Выбрать главу

«Между тем жизнь проходит, как последняя электричка. Ты прекращаешься — и вся вселенная исчезает. Не успевает осесть и растаять подмосковный снег, снегирям не хватает времени расклевать яростные ягоды бесполезно пылающей рябины. Уже никогда не дойти до п од слеповатого сельпо утомленному жизнью прохожему до вольно средних лет, в набухшем от до ждя драповом пальто и угловатых ботинках остроумной фабрики „Скорох од ”, чтобы обменять свои сиротские рубли и копейки на буханку „Орловского”, сигареты „Ява” и немецкое существительное портвейн, источник православной радости».

Здесь важнее всего не предмет речи, даже не сама речь, а высокое хрустальное до в середине текста. Кенжеев строит прозрачную, гармоническую конструкцию, словно кукольный домик из хрупкого звенящего стекла. Но читатель переворачивает страницу, и вот уже домик разлетается на множество звенящих острых осколков, как зеркало тролля из «Снежной королевы».

 

4

 

Новенький, недавно сотворенный человек бродил по Раю и давал имена животным, растениям и вещам. Но впоследствии, за мелкое непослушание, он был с грохотом оттуда изгнан, и мир вокруг него преобразился. Зрение человека как бы раздвоилось. С одной стороны, он видел мир таким же, как в Раю, — ярким, цельным, прекрасным. А с другой стороны, из детской реальности начинает проступать другая, страшная, непонятная. За Раем виделся Ад.

 

5

 

«В пруду купаться строго не разрешалось. Впрочем, и не очень хотелось; к вечеру туда, медленно переставляя жилистые ноги, забредали огромные и неряшливые коровы из колхозного стада, возвращавшиеся с пастбища за березовой рощей: хлебали нечистую воду, высовывая пупырчатые дурно-розовые языки, пялились непросвещенными зрачками из-под спутанных толстых ресниц, походивших бы на человеческие, если б не мелкие мушки, копошащиеся в коросте по границам  век. Помахивали неожиданно гибкими хвостами, отгоняя слепней, однако те приземлялись для получения питания ближе к голове, хранительнице неразвитого млекопитающего мозга, куда даже и самый длинномерный хвост никак не достигал».

Нарочито пасторальное начало второй части романа немедленно заворачивается в платоновское языковое безумие.
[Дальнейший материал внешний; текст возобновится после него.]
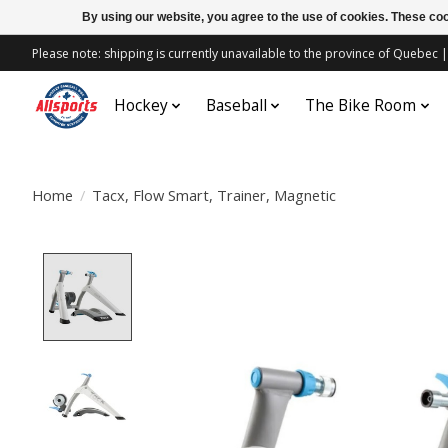
By using our website, you agree to the use of cookies. These c
Please note: shipping is currently unavailable to the province of Quebe
Hockey
Baseball
The Bike Room
Home
/
Tacx, Flow Smart, Trainer, Magnetic
Product image slideshow Items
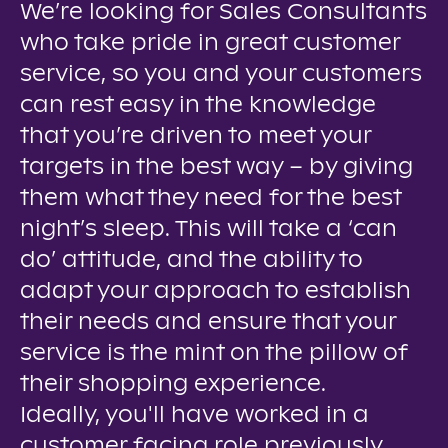
We’re looking for Sales Consultants
who take pride in great customer
service, so you and your customers
can rest easy in the knowledge
that you’re driven to meet your
targets in the best way – by giving
them what they need for the best
night’s sleep. This will take a ‘can
do’ attitude, and the ability to
adapt your approach to establish
their needs and ensure that your
service is the mint on the pillow of
their shopping experience.
Ideally, you'll have worked in a
customer facing role previously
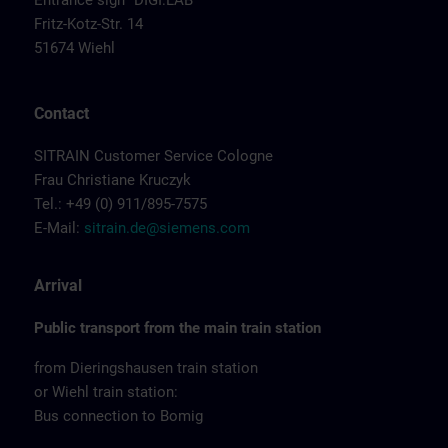
Entrance sign "DIGI:LAB"
Fritz-Kotz-Str. 14
51674 Wiehl
Contact
SITRAIN Customer Service Cologne
Frau Christiane Kruczyk
Tel.: +49 (0) 911/895-7575
E-Mail:
sitrain.de@siemens.com
Arrival
Public transport from the main train station
from Dieringshausen train station
or Wiehl train station:
Bus connection to Bomig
Словно смысл оставил привычную человеческую реальность и гуляет где хочет, а язык тщетно пытается уловить его при помощи поломанной мышеловки рациональности. И неудивительно. Время действия  — 37-й  год, место действия — писательский поселок Переделкино. Три советских писателя (в тексте «писца»), бывшие рапповец, конструктивист и «попутчик», запертые на спецдаче, работают над секретным правительственным проектом особой государственной важности. Они сочиняют сценарий открытого судебного процесса над врагами народа.  А дача, на которой их поселили, была отобрана у главного фигуранта этого процесса. Там даже мебель менять не стали. А зачем?

Маленький мальчик, который волею судьбы разделил с литераторами обстоятельства времени и места (его мать, сержант госбезопасности, работает на даче кем-то вроде прислуги-экономки), описывает ситуацию примерно так: «Вы — славные мужи, неутомимые и бдительные в работе весь день, выполняющие задание свое с силой и ловкостью! <...> Изобильное питание перед вами... Фараон — ваш верный поставщик, и припасы, выданные вам, весят более, чем работа ваша в желании его накормить вас! Знает он усилия ваши, рвение и старание. Он наполнил амбары для вас хлебом, мясом, вином, дабы поддержать вас… Приказал он рыбакам — снабжать вас щуками и угрями, другим из садов — доставлять репу и земляные яблоки, охотникам — привозить диких гусей и перепелок, гончарам — изготовить глиняные сосуды, дабы охлаждалась вода для вас в летнюю жару!»

Мальчик этот не совсем обычный. «Он любит одиночество. Даже в пионеры его принимали не без скрипа, с учетом службы матери, под обязательство с большим восторгом участвовать в жизнерадостной форме существования, характерной для подрастающей юной смены белковых тел». Мальчик увлекается историей Древнего Египта. Еще он переписывает в специальную тетрадку из взрослых книг разные страшные истории, иногда добавляя что-то от себя.